→ What needs to be done
From the line below that contains "Використання матерiалiв monitor.cn.ua" to the line that contains "Матеріали з позначкою", repeat every line exactly, both ends included, and nothing else.

<<<<

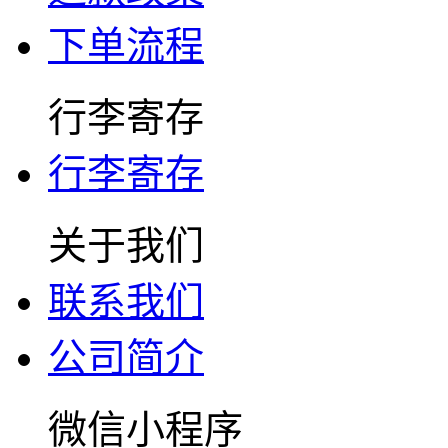
下单流程
行李寄存
行李寄存
关于我们
联系我们
公司简介
微信小程序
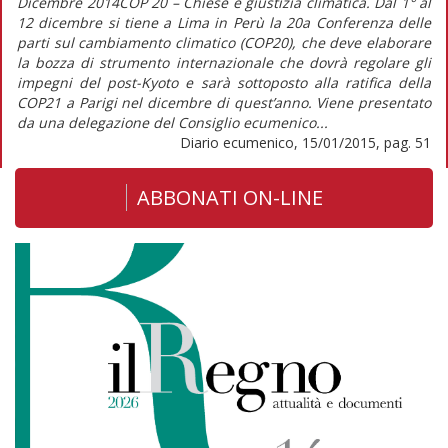
Dicembre 2014COP 20 – Chiese e giustizia climatica. Dal 1° al
12 dicembre si tiene a Lima in Perù la 20a Conferenza delle
parti sul cambiamento climatico (COP20), che deve elaborare
la bozza di strumento internazionale che dovrà regolare gli
impegni del post-Kyoto e sarà sottoposto alla ratifica della
COP21 a Parigi nel dicembre di quest’anno. Viene presentato
da una delegazione del Consiglio ecumenico...
Diario ecumenico, 15/01/2015, pag. 51
ABBONATI ON-LINE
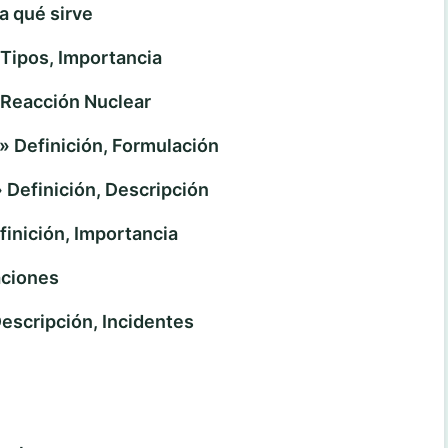
 qué sirve
ipos, Importancia
 Reacción Nuclear
Definición, Formulación
efinición, Descripción
nición, Importancia
aciones
cripción, Incidentes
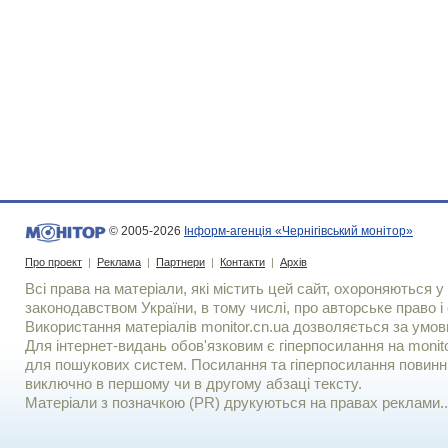
© 2005-2026
Інформ-агенція «Чернігівський монітор»
Про проект
|
Реклама
|
Партнери
|
Контакти
|
Архів
Всі права на матеріали, які містить цей сайт, охороняються у 
законодавством України, в тому числі, про авторське право і 
Використання матерiалiв monitor.cn.ua дозволяється за умов
Для iнтернет-видань обов'язковим є гiперпосилання на monito
для пошукових систем. Посилання та гіперпосилання повинні
виключно в першому чи в другому абзаці тексту.
Матеріали з позначкою (PR) друкуються на правах реклами..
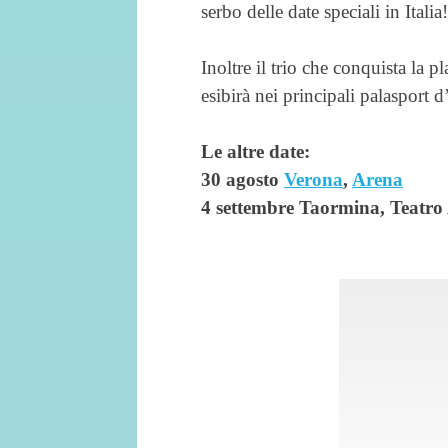
serbo delle date speciali in Italia!
Inoltre il trio che conquista la 
esibirà nei principali palasport 
Le altre date:
30 agosto
Verona
,
Arena
4 settembre Taormina, Teatro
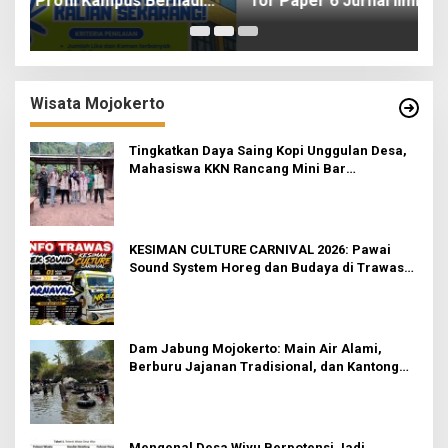
ah
for Paper 6 Jurnal Ilmiah Nasional 2026
I
Wisata Mojokerto
Tingkatkan Daya Saing Kopi Unggulan Desa,
Mahasiswa KKN Rancang Mini Bar
Fungsional di Rejosari
KESIMAN CULTURE CARNIVAL 2026: Pawai
Sound System Horeg dan Budaya di Trawas
Mojokerto
Dam Jabung Mojokerto: Main Air Alami,
Berburu Jajanan Tradisional, dan Kantong
Tetap Aman!
Mengenal Desa Wiyu Berpotensi Jadi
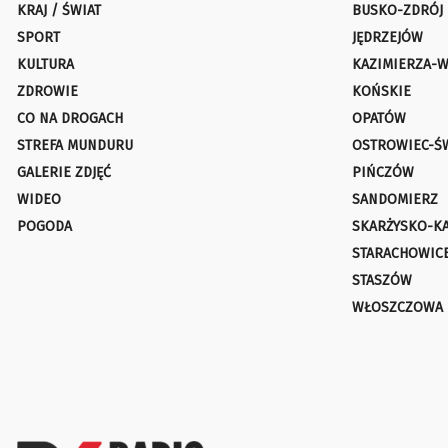
KRAJ / ŚWIAT
BUSKO-ZDRÓJ
SPORT
JĘDRZEJÓW
KULTURA
KAZIMIERZA-W
ZDROWIE
KOŃSKIE
CO NA DROGACH
OPATÓW
STREFA MUNDURU
OSTROWIEC-Ś
GALERIE ZDJĘĆ
PIŃCZÓW
WIDEO
SANDOMIERZ
POGODA
SKARŻYSKO-K
STARACHOWIC
STASZÓW
WŁOSZCZOWA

>>>>

→ Finished exercise
Використання матерiалiв monitor.cn.ua дозволяється за умов
Для iнтернет-видань обов'язковим є гiперпосилання на monito
для пошукових систем. Посилання та гіперпосилання повинні
виключно в першому чи в другому абзаці тексту.
Матеріали з позначкою (PR) друкуються на правах реклами..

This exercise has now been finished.